How to complete this task:
Return, word for word, every line starting at the line with "has height=1224, width=982." and ending at the final line of the entries; skip the pictures.

********

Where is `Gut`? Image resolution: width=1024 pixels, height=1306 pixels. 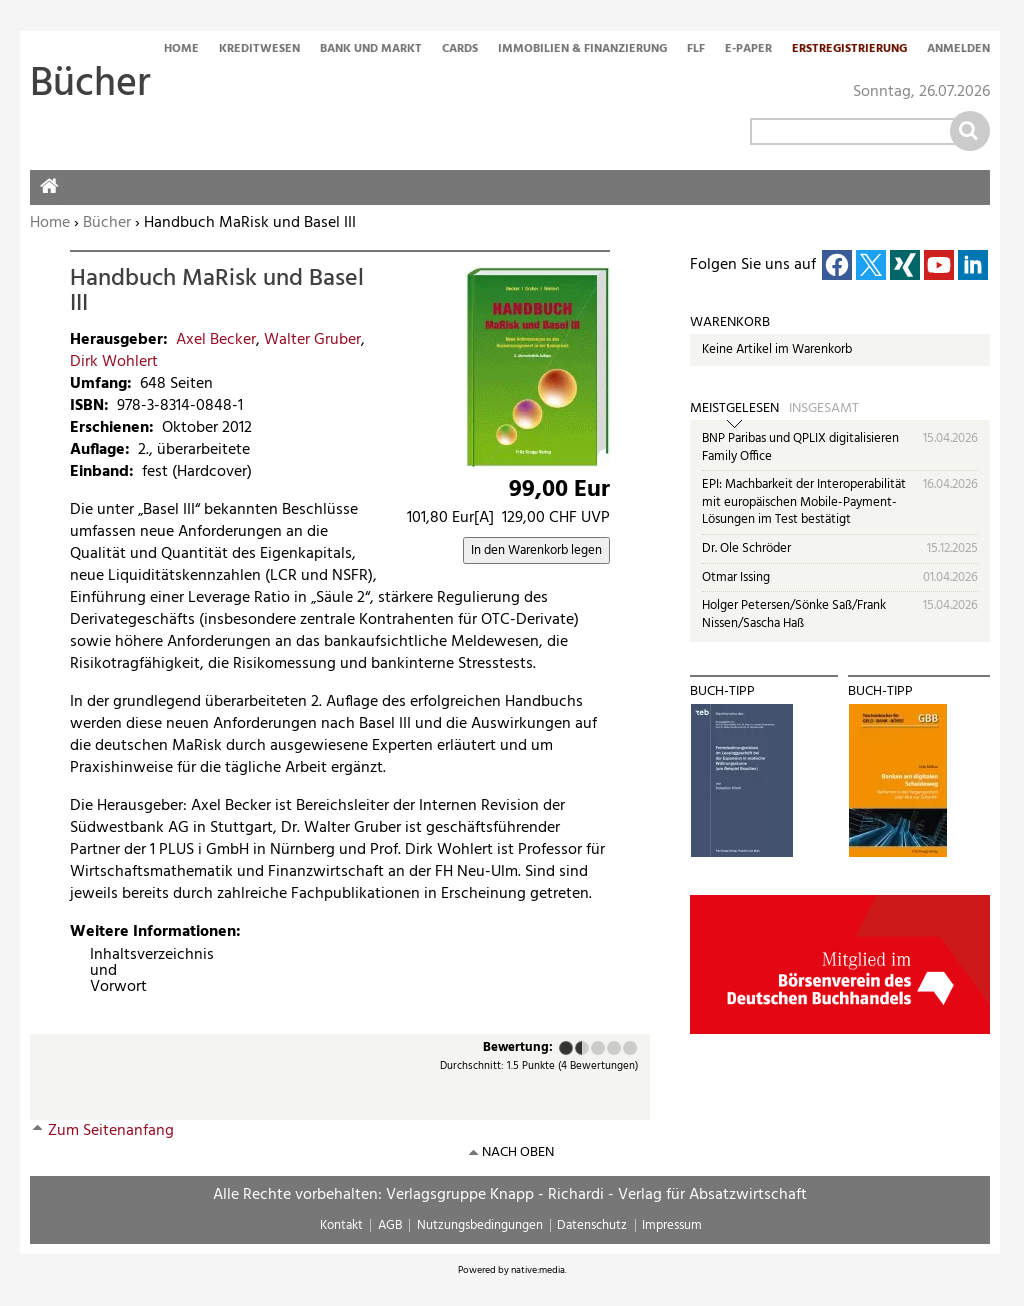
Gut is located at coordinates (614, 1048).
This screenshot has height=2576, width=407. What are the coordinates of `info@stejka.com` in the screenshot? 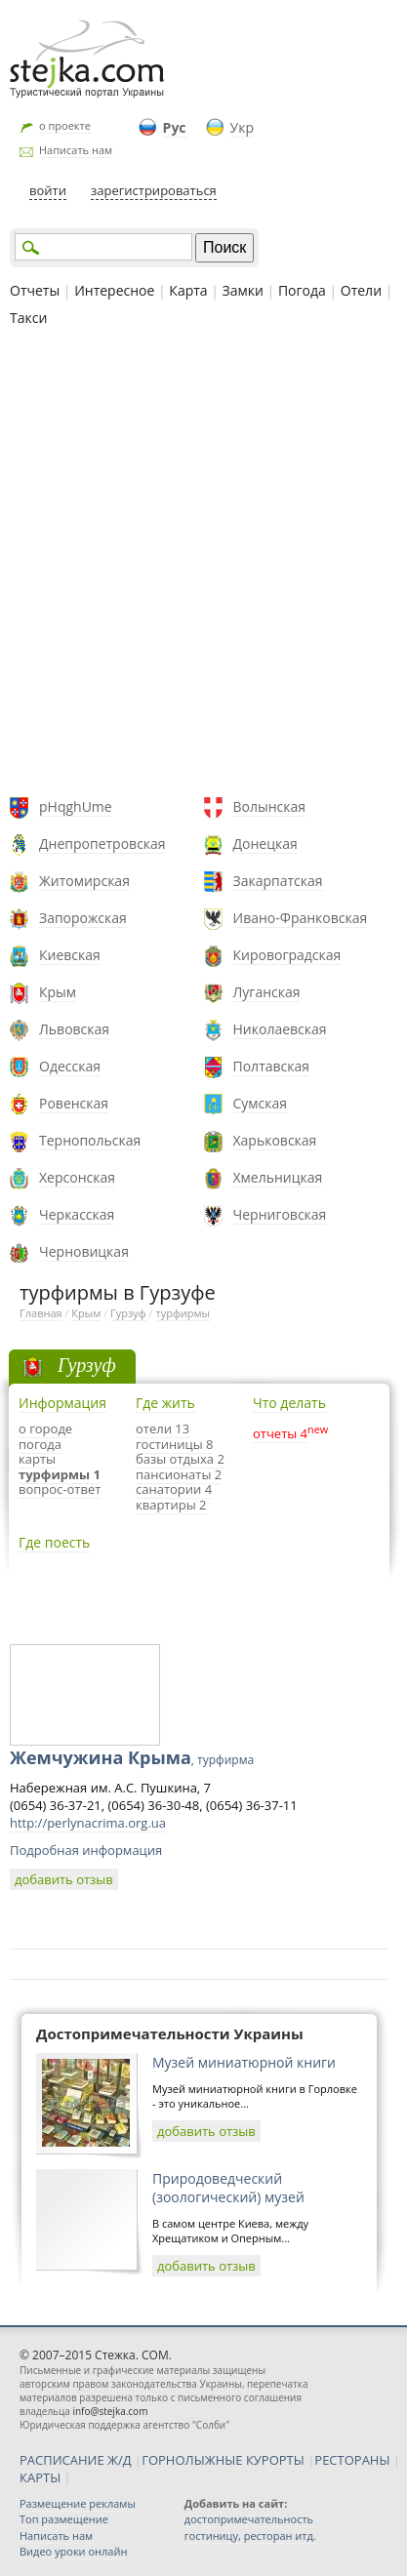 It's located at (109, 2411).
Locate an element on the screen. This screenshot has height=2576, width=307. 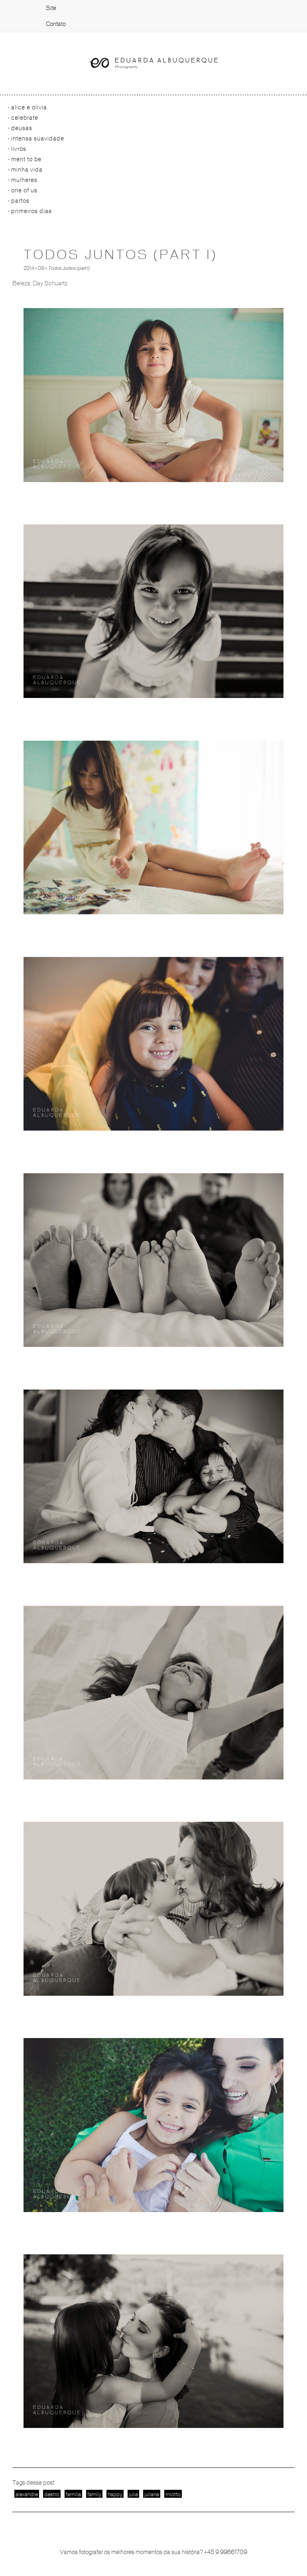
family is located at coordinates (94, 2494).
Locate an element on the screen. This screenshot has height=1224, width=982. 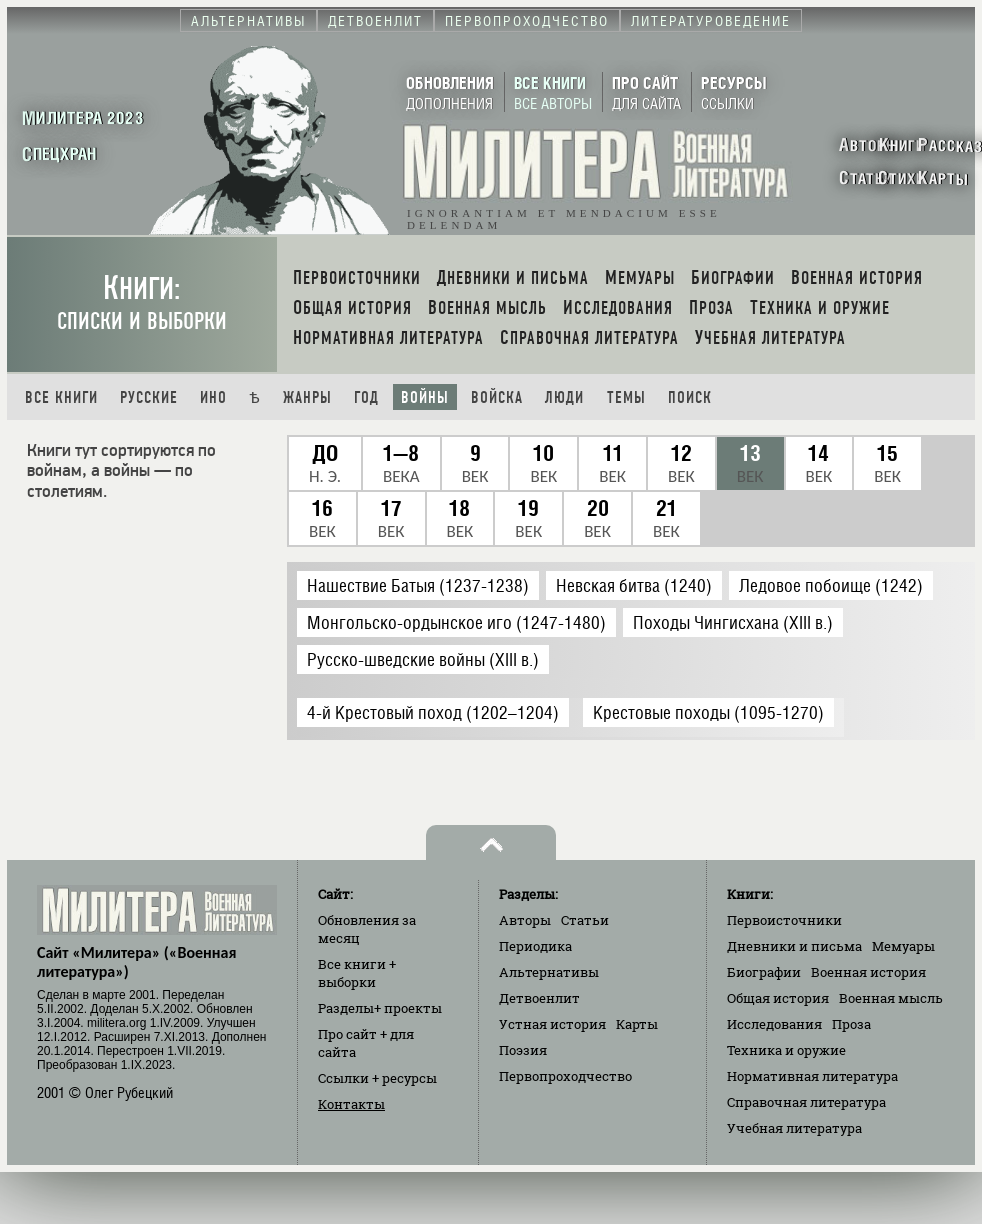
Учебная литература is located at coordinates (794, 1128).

********

Finished exercise:
Locate an element on the screen. This screenshot has height=1224, width=982. 
Учебная литература is located at coordinates (794, 1128).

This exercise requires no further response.